## Stored data entries
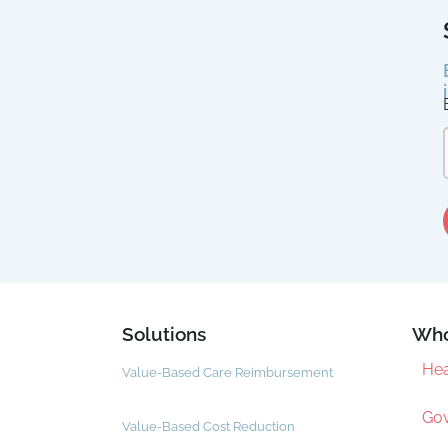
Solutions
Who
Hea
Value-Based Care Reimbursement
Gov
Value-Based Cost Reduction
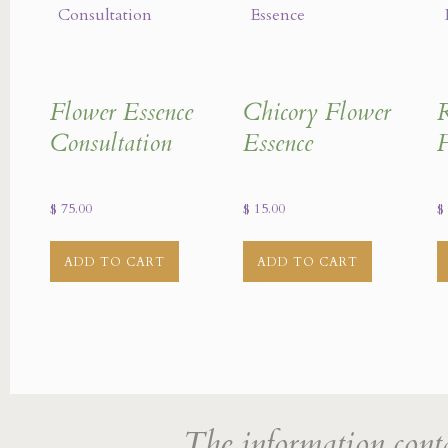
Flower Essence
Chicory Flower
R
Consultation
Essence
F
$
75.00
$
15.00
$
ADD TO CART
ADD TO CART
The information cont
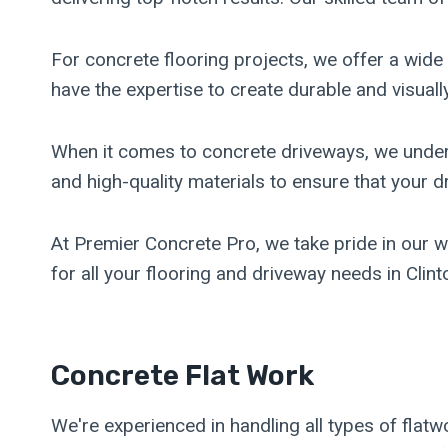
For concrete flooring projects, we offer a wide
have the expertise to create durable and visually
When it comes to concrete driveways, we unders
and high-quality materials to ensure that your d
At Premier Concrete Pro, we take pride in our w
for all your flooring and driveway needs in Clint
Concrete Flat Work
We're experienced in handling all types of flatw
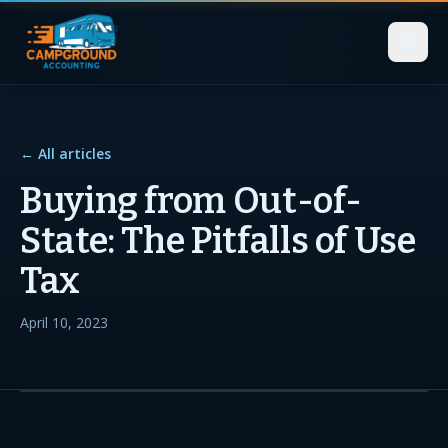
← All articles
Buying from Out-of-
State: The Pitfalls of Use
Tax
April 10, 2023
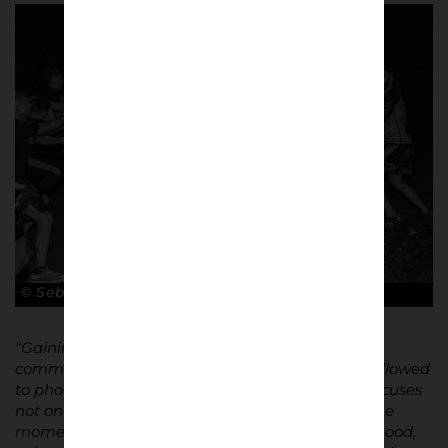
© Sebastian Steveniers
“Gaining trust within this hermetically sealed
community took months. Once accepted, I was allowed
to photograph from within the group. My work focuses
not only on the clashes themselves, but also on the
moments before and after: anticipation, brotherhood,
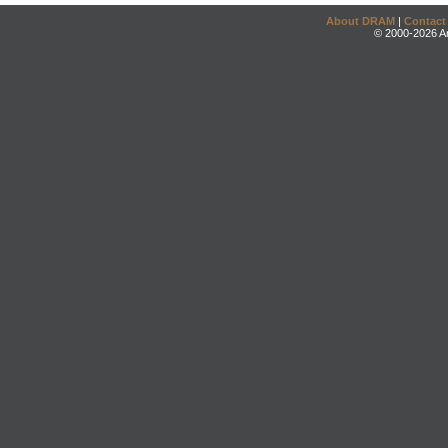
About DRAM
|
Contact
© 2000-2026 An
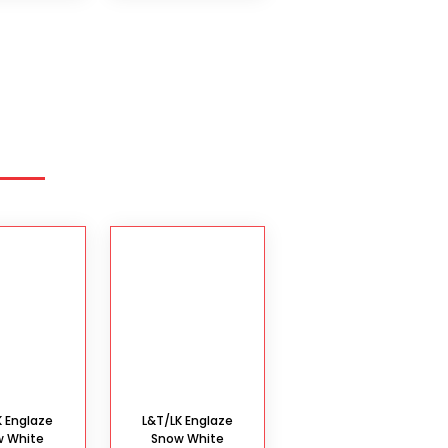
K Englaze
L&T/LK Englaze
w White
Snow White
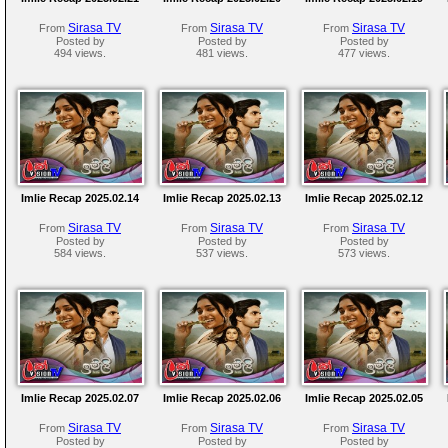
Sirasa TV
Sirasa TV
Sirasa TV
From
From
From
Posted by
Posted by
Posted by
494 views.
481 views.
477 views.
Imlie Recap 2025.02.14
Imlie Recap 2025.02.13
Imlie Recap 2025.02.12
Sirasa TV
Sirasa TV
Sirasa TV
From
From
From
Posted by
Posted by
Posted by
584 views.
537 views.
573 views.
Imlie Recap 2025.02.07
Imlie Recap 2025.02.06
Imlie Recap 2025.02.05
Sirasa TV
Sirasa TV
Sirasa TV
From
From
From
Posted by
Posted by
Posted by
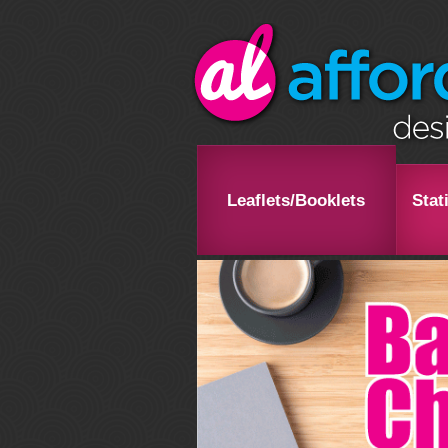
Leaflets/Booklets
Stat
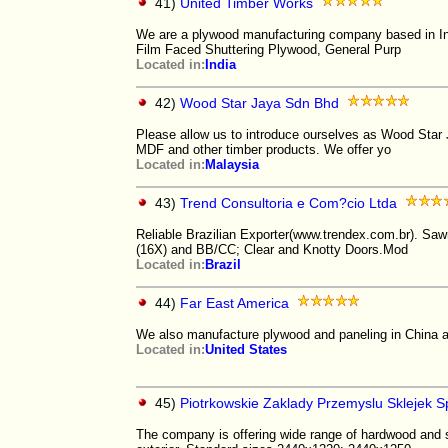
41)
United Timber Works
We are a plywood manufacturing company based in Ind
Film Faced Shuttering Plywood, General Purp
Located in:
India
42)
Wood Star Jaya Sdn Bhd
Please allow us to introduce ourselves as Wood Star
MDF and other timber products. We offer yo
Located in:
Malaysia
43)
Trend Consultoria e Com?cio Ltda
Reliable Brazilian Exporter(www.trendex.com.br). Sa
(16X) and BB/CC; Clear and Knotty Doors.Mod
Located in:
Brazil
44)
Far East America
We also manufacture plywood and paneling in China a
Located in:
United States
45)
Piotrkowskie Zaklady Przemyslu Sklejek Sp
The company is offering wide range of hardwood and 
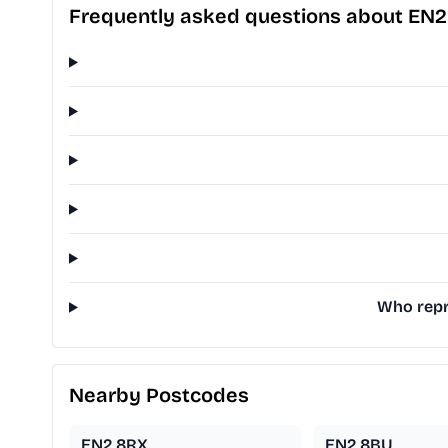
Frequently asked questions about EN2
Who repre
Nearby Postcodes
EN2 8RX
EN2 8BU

## Problem
Pictures stay out. Repeat only the lines from the beginning of the data through the line that has "moments before and".

## Written answer
Solutions
Who
Hea
Value-Based Care Reimbursement
Gov
Value-Based Cost Reduction
Flower Essence
Chicory Flower
R
Consultation
Essence
F
$
75.00
$
15.00
$
ADD TO CART
ADD TO CART
The information cont
For concrete flooring projects, we offer a wide
have the expertise to create durable and visually
When it comes to concrete driveways, we unders
and high-quality materials to ensure that your d
At Premier Concrete Pro, we take pride in our w
for all your flooring and driveway needs in Clint
Concrete Flat Work
We're experienced in handling all types of flatw
← All articles
Buying from Out-of-
State: The Pitfalls of Use
Tax
April 10, 2023
© Sebastian Steveniers
“Gaining trust within this hermetically sealed
community took months. Once accepted, I was allowed
to photograph from within the group. My work focuses
not only on the clashes themselves, but also on the
moments before and after: anticipation, brotherhood,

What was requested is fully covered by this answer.